Activity:
Take the data below. Output it exactly from its first line through the line containing "The width and".

[Records drawn from a dataset]
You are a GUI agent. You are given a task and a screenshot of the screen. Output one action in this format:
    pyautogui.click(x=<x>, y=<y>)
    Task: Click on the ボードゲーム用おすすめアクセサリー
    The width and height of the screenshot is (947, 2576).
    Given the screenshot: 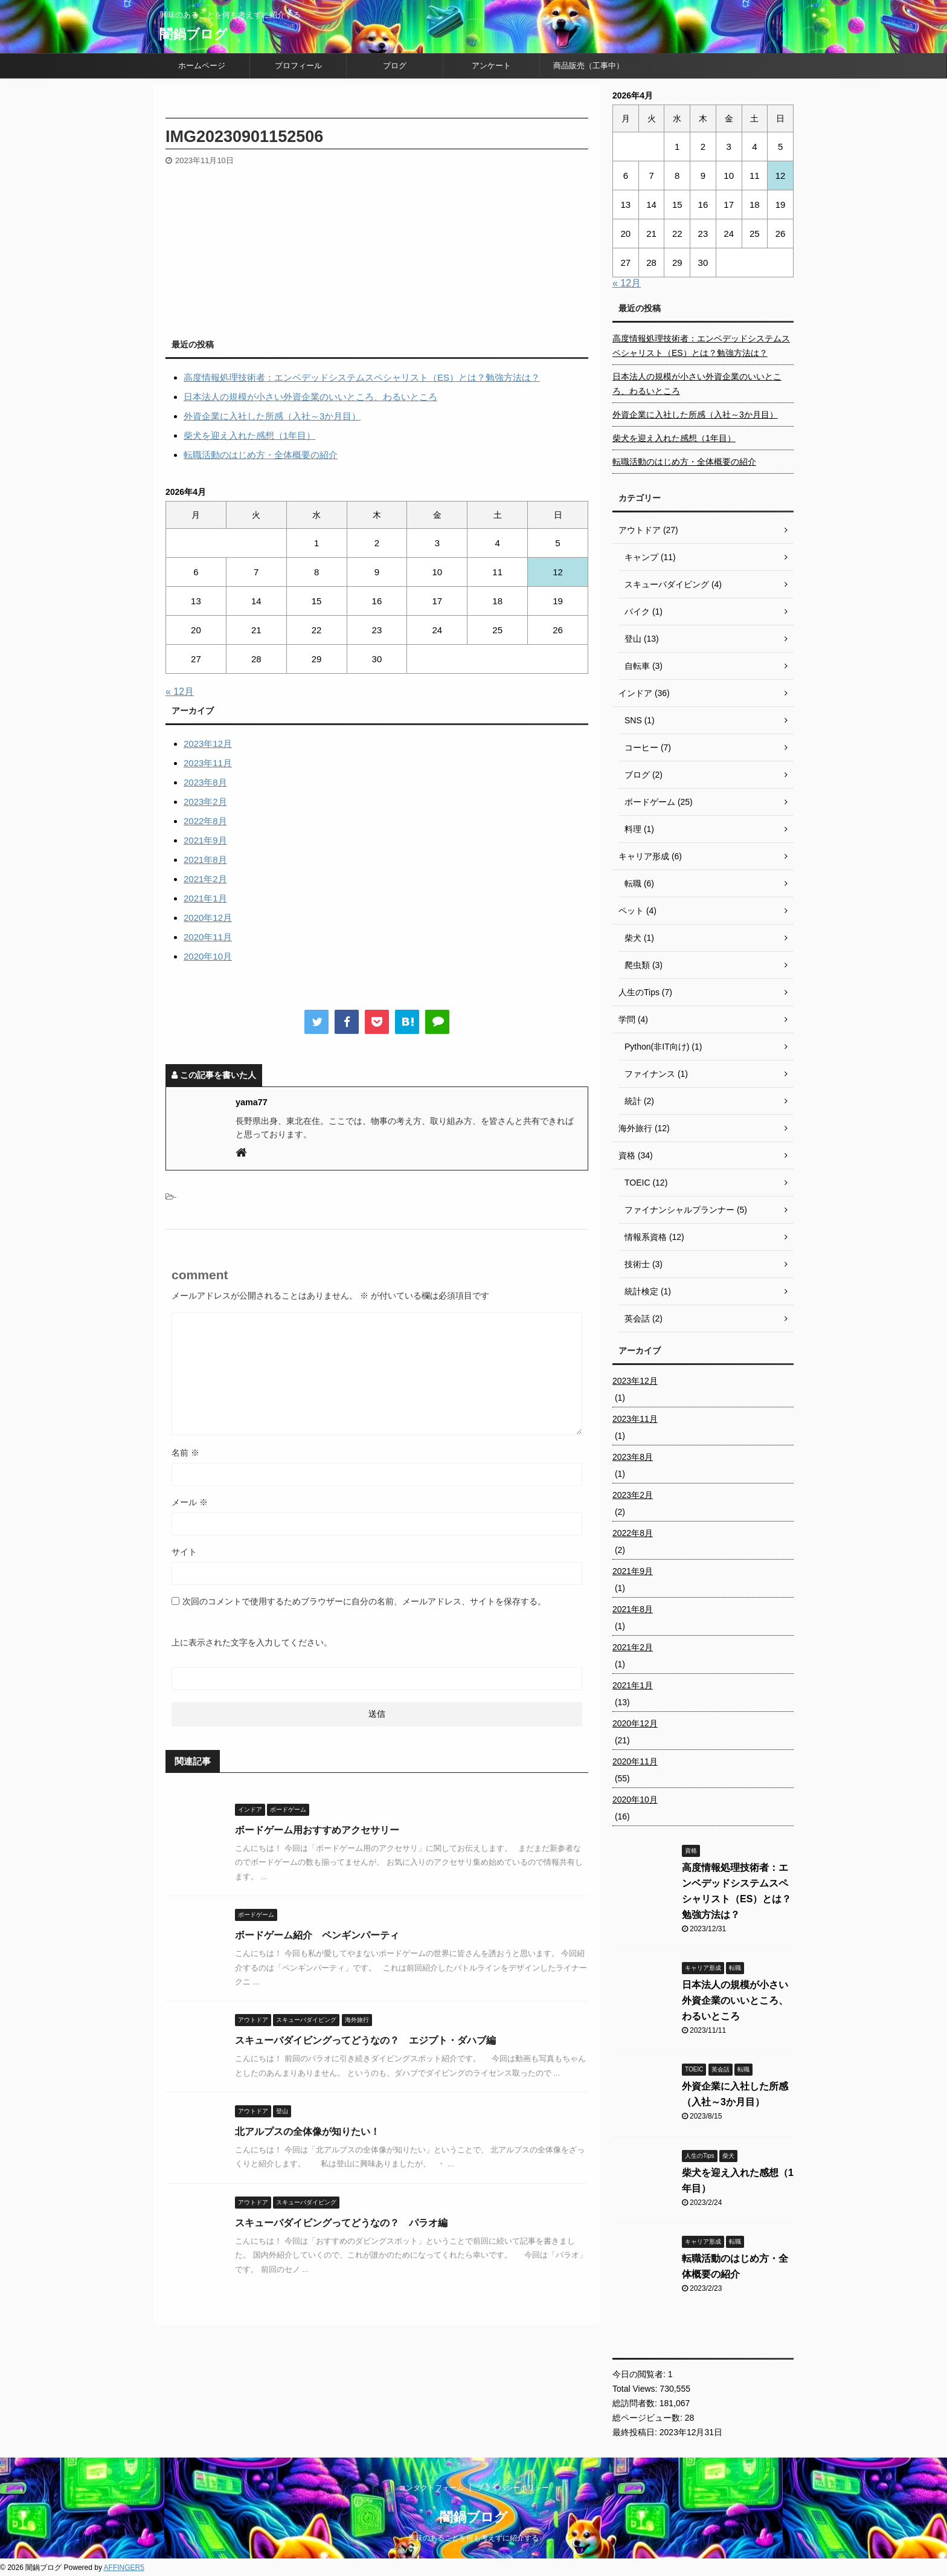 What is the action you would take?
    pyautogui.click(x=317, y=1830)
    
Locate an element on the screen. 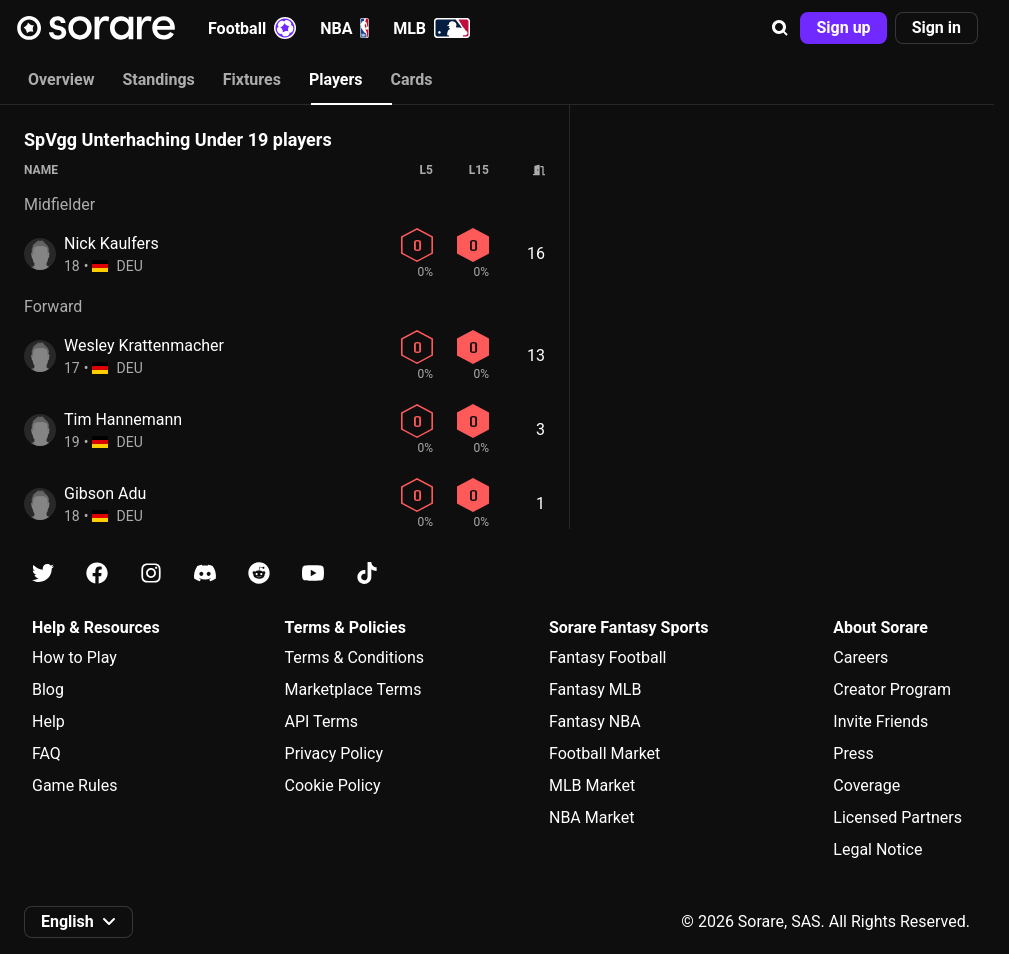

Exercise result:
You are a GUI agent. You are given a task and a screenshot of the screen. Output one action in this format:
    pyautogui.click(x=<x>, y=<y>)
    Task: Click on the ボードゲーム用おすすめアクセサリー
    The width and height of the screenshot is (947, 2576).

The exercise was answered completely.